There are two sides to the distributed searching. The client end is the program initiating the search on behalf of a user, and the server end is the program which provides a searching interface over a set of databases for the client. There can be many servers, with many clients sharing them. In theory, a server can also be a client to other servers, but this may not be very useful or efficient.
The client runs queries in the same way that it would on local databases - the difference is in how the database is opened. Once the database is opened, the query process is identical to any other. Using a stub database with "auto" backend is a good way to wrap up access to a remote database in a neat way.
The remote backend currently support two client/server methods: prog and tcp. They both use the same protocol, although different means to contact the server.
The prog method spawns a program when the database is opened, and communicates with it over a pipe. This can be used to connect to a remote Xapian database across an SSH tunnel for example, providing authentication and encryption. The xapian-progsrv program is designed to be the program at the far end of the connection.
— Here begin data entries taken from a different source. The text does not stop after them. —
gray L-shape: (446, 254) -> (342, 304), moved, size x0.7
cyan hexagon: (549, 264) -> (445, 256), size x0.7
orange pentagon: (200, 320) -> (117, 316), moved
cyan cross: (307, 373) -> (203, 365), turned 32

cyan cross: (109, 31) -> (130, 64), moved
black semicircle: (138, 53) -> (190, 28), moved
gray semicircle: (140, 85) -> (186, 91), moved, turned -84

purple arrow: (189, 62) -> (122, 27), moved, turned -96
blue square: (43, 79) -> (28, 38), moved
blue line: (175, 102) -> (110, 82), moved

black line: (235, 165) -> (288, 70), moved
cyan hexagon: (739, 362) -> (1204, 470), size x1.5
From the client end, create the database with Xapian::Database database(Xapian::Remote::open(program, args)); - for example:
Xapian::Database database(Xapian::Remote::open("ssh", "search.example.com xapian-progsrv /var/lib/xapian/data/db1"));
If the program has no path, the PATH environment variable is used.
The tcp method uses TCP/IP sockets to connect to a running server on a remote machine (or indeed a local one, but that's rather pointless!)
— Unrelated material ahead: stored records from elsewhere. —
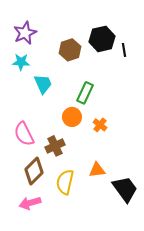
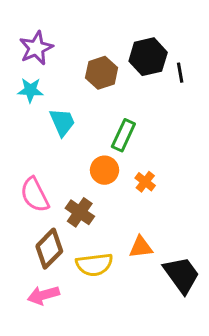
brown cross: (55, 146) -> (80, 212), turned -30
yellow semicircle: (65, 182) -> (94, 265), turned -110

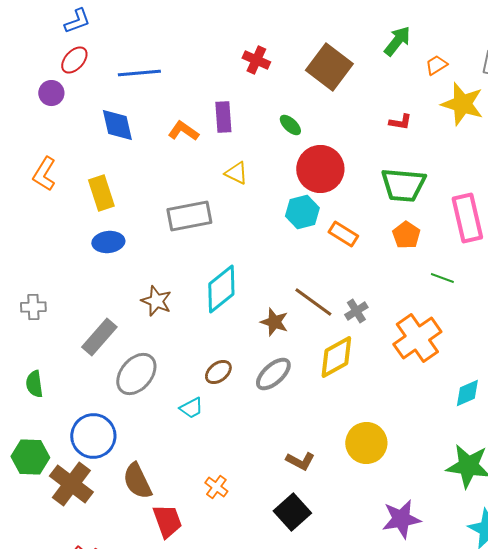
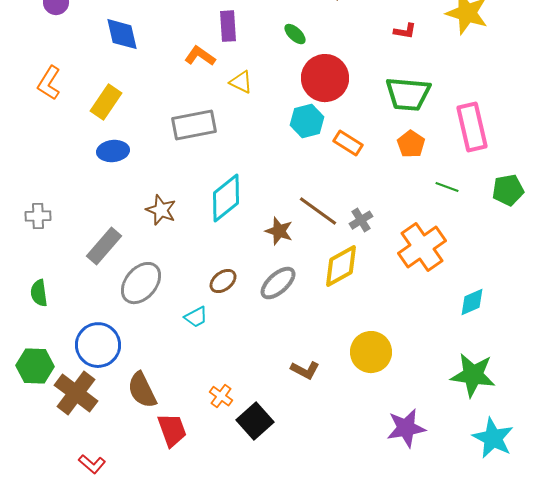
orange L-shape: (183, 131) -> (200, 56), moved
yellow rectangle: (101, 193) -> (106, 102), turned 52
black square: (292, 512) -> (255, 421), moved

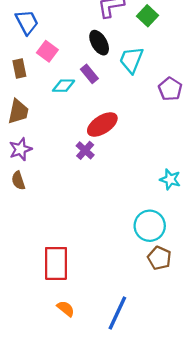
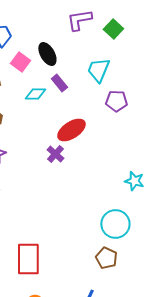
black ellipse: (99, 43) -> (47, 54), moved
purple pentagon: (170, 89) -> (116, 101), moved, turned -30
brown pentagon: (159, 258) -> (106, 258), moved

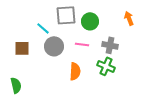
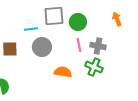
cyan line: (43, 28) -> (31, 29), turned -48
pink line: (82, 44) -> (79, 45), moved, turned 72
orange semicircle: (75, 71) -> (63, 72), turned -84

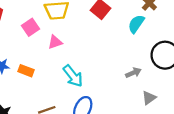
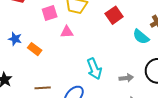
cyan semicircle: (136, 24) -> (141, 37), turned -102
cyan arrow: (73, 76) -> (94, 69), moved

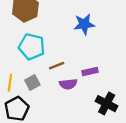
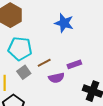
blue star: (84, 24) -> (64, 23), turned 30
gray square: (32, 83) -> (24, 72), moved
From the client end, create the database with Xapian::Database database(Xapian::Remote::open(host, port)); - for example:
Xapian::Database database(Xapian::Remote::open("searchserver", 33333));
The host is the server's hostname, the port is the tcp port on the server to use.
The server is xapian-tcpsrv, which is installed by xapian-core's "make install". This should be started and left running in the background before searches are performed.
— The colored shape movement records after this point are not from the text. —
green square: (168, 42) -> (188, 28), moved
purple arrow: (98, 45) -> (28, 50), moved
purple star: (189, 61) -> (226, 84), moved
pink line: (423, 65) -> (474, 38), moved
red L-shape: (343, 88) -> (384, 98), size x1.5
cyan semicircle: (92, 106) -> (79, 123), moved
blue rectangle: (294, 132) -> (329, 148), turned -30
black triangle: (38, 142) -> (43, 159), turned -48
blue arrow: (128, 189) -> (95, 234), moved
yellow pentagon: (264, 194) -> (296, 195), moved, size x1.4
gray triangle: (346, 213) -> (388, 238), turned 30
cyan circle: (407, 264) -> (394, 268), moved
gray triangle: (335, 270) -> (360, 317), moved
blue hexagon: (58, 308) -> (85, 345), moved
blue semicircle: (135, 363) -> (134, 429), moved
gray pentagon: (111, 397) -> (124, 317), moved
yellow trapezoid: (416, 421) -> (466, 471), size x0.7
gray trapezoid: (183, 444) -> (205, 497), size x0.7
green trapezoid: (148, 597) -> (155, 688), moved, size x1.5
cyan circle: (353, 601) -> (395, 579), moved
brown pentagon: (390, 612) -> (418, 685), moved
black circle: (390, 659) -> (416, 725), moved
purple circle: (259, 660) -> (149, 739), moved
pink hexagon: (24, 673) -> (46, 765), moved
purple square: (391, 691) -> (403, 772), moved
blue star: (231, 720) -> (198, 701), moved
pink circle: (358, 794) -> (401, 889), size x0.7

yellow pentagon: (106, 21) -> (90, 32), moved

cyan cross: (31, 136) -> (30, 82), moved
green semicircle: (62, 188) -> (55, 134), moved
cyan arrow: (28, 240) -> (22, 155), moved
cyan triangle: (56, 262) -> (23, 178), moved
One or more databases need to be specified by listing their paths.
There's also one required command line option for xapian-tcpsrv: --port PORTNUM, which specifies the port to listen on. For the full list of accepted command line options, run xapian-tcpsrv --help or see the xapian-tcpsrv man page.
Once started, the server will run and listen for connections on the specified port. Each connection is handled by a forked child process (or a new thread under Windows), so concurrent read access is supported.
A remote search should behave just like the equivalent local one, except a few features aren't currently implemented (e.g. spelling, synonyms, user metadata).
Exceptions are propagated across the link and thrown again at the client end.
The remote backend now support writable databases. Just start xapian-progsrv or xapian-tcpsrv with the option --writable. Only one database may be specified when --writable is used.